Data records |
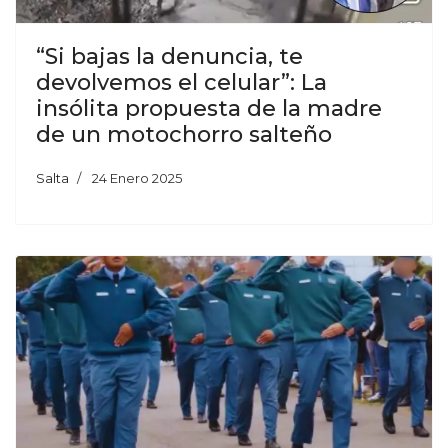
“Si bajas la denuncia, te
devolvemos el celular”: La
insólita propuesta de la madre
de un motochorro salteño
Salta
24 Enero 2025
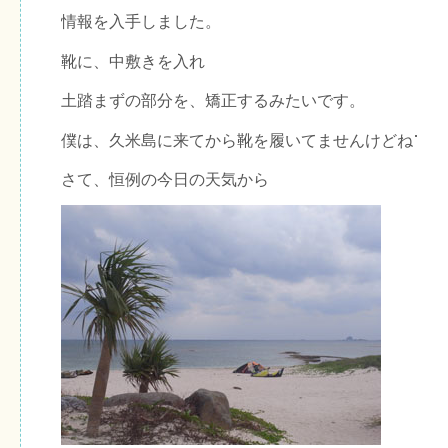
情報を入手しました。
靴に、中敷きを入れ
土踏まずの部分を、矯正するみたいです。
僕は、久米島に来てから靴を履いてませんけどね
さて、恒例の今日の天気から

PROBLEM TO SOLVE | Once the line containing "insólita propuesta de la madre" is found, copy it and each line after it through the end of the entries above exactly; nothing else, and no pictures.

WRITTEN SOLUTION |
insólita propuesta de la madre
de un motochorro salteño
Salta
24 Enero 2025
情報を入手しました。
靴に、中敷きを入れ
土踏まずの部分を、矯正するみたいです。
僕は、久米島に来てから靴を履いてませんけどね
さて、恒例の今日の天気から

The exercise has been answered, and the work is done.